> [EXERCISE INSTRUCTIONS]: Word for word, reproduce each of the entries.

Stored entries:

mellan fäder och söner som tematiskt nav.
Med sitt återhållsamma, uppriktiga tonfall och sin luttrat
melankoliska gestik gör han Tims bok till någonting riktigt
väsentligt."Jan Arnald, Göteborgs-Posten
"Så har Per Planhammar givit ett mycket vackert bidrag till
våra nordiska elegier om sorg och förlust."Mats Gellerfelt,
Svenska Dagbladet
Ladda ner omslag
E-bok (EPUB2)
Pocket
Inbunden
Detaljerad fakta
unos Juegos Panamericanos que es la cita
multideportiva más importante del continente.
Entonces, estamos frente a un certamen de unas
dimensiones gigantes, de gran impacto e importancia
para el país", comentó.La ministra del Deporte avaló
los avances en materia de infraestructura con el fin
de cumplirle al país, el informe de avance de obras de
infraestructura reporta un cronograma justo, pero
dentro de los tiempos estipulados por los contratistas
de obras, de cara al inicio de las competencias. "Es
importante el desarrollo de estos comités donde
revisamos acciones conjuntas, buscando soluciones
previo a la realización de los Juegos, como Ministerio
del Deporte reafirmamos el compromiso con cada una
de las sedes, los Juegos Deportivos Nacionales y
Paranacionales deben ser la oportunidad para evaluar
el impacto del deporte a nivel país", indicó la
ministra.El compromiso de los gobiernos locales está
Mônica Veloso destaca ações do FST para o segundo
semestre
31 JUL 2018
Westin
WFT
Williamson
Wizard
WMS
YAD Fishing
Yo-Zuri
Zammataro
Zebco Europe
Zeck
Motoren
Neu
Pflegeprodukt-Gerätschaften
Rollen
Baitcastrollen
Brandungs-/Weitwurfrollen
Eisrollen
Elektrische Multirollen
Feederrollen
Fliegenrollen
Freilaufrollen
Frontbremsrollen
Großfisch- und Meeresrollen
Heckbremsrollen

> [YOUR RESPONSE]:
mellan fäder och söner som tematiskt nav.
Med sitt återhållsamma, uppriktiga tonfall och sin luttrat
melankoliska gestik gör han Tims bok till någonting riktigt
väsentligt."Jan Arnald, Göteborgs-Posten
"Så har Per Planhammar givit ett mycket vackert bidrag till
våra nordiska elegier om sorg och förlust."Mats Gellerfelt,
Svenska Dagbladet
Ladda ner omslag
E-bok (EPUB2)
Pocket
Inbunden
Detaljerad fakta
unos Juegos Panamericanos que es la cita
multideportiva más importante del continente.
Entonces, estamos frente a un certamen de unas
dimensiones gigantes, de gran impacto e importancia
para el país", comentó.La ministra del Deporte avaló
los avances en materia de infraestructura con el fin
de cumplirle al país, el informe de avance de obras de
infraestructura reporta un cronograma justo, pero
dentro de los tiempos estipulados por los contratistas
de obras, de cara al inicio de las competencias. "Es
importante el desarrollo de estos comités donde
revisamos acciones conjuntas, buscando soluciones
previo a la realización de los Juegos, como Ministerio
del Deporte reafirmamos el compromiso con cada una
de las sedes, los Juegos Deportivos Nacionales y
Paranacionales deben ser la oportunidad para evaluar
el impacto del deporte a nivel país", indicó la
ministra.El compromiso de los gobiernos locales está
Mônica Veloso destaca ações do FST para o segundo
semestre
31 JUL 2018
Westin
WFT
Williamson
Wizard
WMS
YAD Fishing
Yo-Zuri
Zammataro
Zebco Europe
Zeck
Motoren
Neu
Pflegeprodukt-Gerätschaften
Rollen
Baitcastrollen
Brandungs-/Weitwurfrollen
Eisrollen
Elektrische Multirollen
Feederrollen
Fliegenrollen
Freilaufrollen
Frontbremsrollen
Großfisch- und Meeresrollen
Heckbremsrollen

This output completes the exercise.